GIVEN ENTRIES:
====

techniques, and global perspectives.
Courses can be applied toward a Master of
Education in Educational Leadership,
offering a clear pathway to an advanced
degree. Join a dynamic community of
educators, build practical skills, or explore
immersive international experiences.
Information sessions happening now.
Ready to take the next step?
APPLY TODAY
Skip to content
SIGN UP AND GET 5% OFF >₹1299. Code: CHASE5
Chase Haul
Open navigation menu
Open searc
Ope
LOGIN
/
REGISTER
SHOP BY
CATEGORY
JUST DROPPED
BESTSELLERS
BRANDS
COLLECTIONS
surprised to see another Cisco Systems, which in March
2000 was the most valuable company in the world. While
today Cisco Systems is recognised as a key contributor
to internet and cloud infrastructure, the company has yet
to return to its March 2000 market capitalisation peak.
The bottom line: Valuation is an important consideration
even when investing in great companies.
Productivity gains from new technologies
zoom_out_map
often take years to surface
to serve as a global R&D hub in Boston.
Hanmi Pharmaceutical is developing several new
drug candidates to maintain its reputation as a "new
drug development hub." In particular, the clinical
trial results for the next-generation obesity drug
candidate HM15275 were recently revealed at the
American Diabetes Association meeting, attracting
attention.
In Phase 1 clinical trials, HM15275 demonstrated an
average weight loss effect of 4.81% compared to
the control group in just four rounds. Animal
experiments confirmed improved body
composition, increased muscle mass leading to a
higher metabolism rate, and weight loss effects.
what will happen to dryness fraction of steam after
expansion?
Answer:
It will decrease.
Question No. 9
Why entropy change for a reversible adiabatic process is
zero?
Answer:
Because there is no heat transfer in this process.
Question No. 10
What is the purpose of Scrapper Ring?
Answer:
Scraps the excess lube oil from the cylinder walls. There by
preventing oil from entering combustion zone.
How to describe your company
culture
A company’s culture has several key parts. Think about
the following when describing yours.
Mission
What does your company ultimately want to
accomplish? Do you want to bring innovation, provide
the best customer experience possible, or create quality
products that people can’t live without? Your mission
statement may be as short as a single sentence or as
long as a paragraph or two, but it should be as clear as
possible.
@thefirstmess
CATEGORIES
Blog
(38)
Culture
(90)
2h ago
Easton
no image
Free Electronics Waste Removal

====

Among the lines of the listing above, which ones hold "take"? Copy them.

RESPONSE TO THE EXERCISE:
Ready to take the next step?
often take years to surface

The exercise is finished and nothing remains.